Sunday, September 27, 2009

Entrepreneur

An entrepreneur is a person who has possession of an enterprise, or venture, and assumes significant accountability for the inherent risks and the outcome. It is an ambitious leader who combines land, labor, and capital to often create and market new goods or services. The term is a loanword from French and was first defined by the Irish economist Richard Cantillon. Entrepreneur in English is a term applied to the type of personality who is willing to take upon herself or himself a new venture or enterprise and accepts full responsibility for the outcome. Jean-Baptiste Say, a French economist, believed to have coined the word Entrepreneur first in about at 1800. He said an entrepreneur is "one who undertakes an enterprise, especially a contractor, acting as intermediatory between capital and labour".

Entrepreneurship is often difficult and tricky, resulting in many new ventures failing. The word entrepreneur is often synonymous with founder. Most commonly, the term entrepreneur applies to someone who creates value by offering a product or service, by carving out a niche in the market that may not exist currently. Entrepreneurs tend to identify a market opportunity and exploit it by organizing their resources effectively to accomplish an outcome that changes existing interactions within a given sector.

Observers see them as being willing to accept a high level of personal, professional or financial risk to pursue opportunity.

Business entrepreneurs are viewed as fundamentally important in the capitalistic society. Some distinguish business entrepreneurs as either "political entrepreneurs" or "market entrepreneurs," while social entrepreneurs' principal objectives include the creation of a social and/or environmental benefit.

Etymology

Credit for coining the word "entrepreneur" goes to Jean-Baptiste Say, a nineteenth century economist.

The word "entrepreneur" (f. entrepreneuse) is a loanword from French.
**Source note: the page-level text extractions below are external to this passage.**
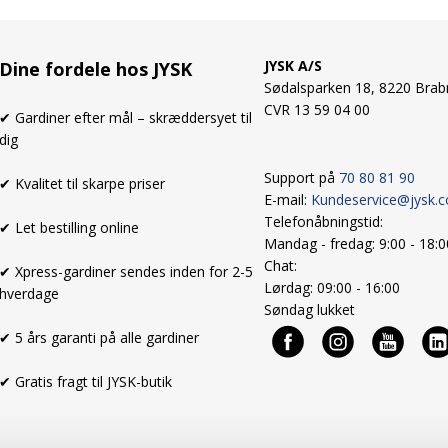
JYSK A/S
Dine fordele hos JYSK
Sødalsparken 18, 8220 Brab
CVR 13 59 04 00
✔ Gardiner efter mål – skræddersyet til
dig
Support på
70 80 81 90
✔ Kvalitet til skarpe priser
E-mail:
Kundeservice@jysk.
Telefonåbningstid:
✔ Let bestilling online
Mandag - fredag: 9:00 - 18:
Chat:
✔ Xpress-gardiner sendes inden for 2-5
Lørdag: 09:00 - 16:00
hverdage
Søndag lukket
✔ 5 års garanti på alle gardiner
✔ Gratis fragt til JYSK-butik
In French the verb "entreprendre" means "to undertake," with "entre" coming from the Latin word meaning "between," and "prendre" meaning "to take." In French a person who performs a verb, has the ending of the verb changed to "eur," comparable to the "er" ending in English. "Unternehmer" (lit. "undertaker" in the literal sense of the word) is the high German equivalent and curiously, "Unternehmensforschung" is the German equivalent of Operations Research although the Anglo-Saxon model of the firm is fairly anti-thetical to the notion of management as a science.